Puis il ajouta en lui-même :

— Ces révolutionnaires anglais sont tous des gueux et des manants.

— Monseigneur, je devais avoir un jour une fortune de six millions, mais on me l’a prise.

— Vous n’êtes donc pas un homme du peuple ? dit Mazarin étonné.

— Si je portais mon titre, je serais lord ; si je portais mon nom, vous eussiez entendu un des noms les plus illustres de l’Angleterre.

— Comment vous appelez-vous donc ? demanda Mazarin.

— Je m’appelle M. Mordaunt, dit le jeune homme en s’inclinant.

Mazarin comprit que l’envoyé désirait garder son incognito. Il se tut un instant, mais pendant cet instant il le regarda avec une attention plus grande encore qu’il n’avait fait la première fois… Le jeune homme était impassible.

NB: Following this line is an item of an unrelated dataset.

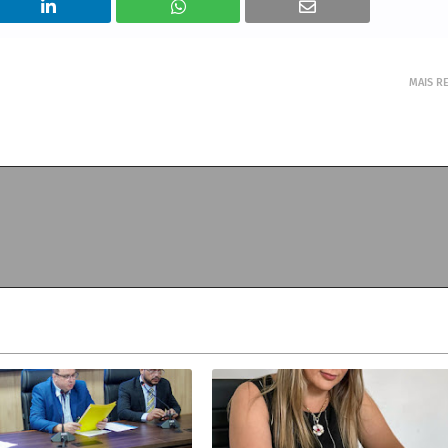
MAIS R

— Au diable ces puritains ! dit tout bas Mazarin ; ils sont taillés dans le marbre.

Et tout haut :

— Mais il vous reste des parents ? dit-il.

— Il m’en reste un, oui, monseigneur.

— Alors il vous aide ?

— Je me suis présenté trois fois pour implorer son appui, et trois fois il m’a fait chasser par ses valets.

— Oh ! mon Dieu ! mon cher monsou Mordaunt, dit Mazarin, espérant faire tomber le jeune homme dans quelque piège par sa fausse pitié, mon Dieu, que votre récit m’intéresse ! Vous ne connaissez donc pas votre naissance ?

— Je ne la connais que depuis peu de temps.

— Et jusqu’au moment où vous l’avez connue…

— Je me considérais comme un enfant abandonné.

— Alors vous n’avez jamais vu votre mère ?

— Si fait, monseigneur : quand j’étais enfant, elle vint trois fois chez ma nourrice ; je me rappelle la dernière fois qu’elle vint comme si c’était aujourd’hui.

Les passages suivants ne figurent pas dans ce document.